**Task to carry out:**
Transcribe the entries exactly as given and skip whatever images they hold.
* * * * *
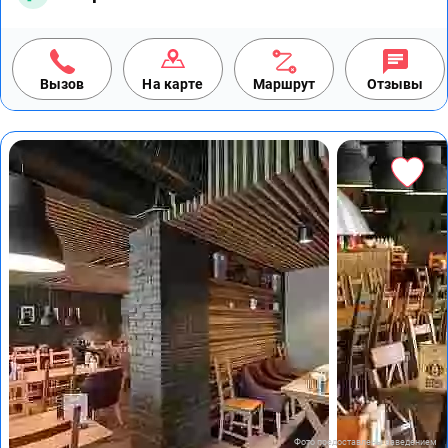
Вызов
На карте
Маршрут
Отзывы
Фото предоставлены заведением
* * * * *
**Task output:**
Вызов
На карте
Маршрут
Отзывы
Фото предоставлены заведением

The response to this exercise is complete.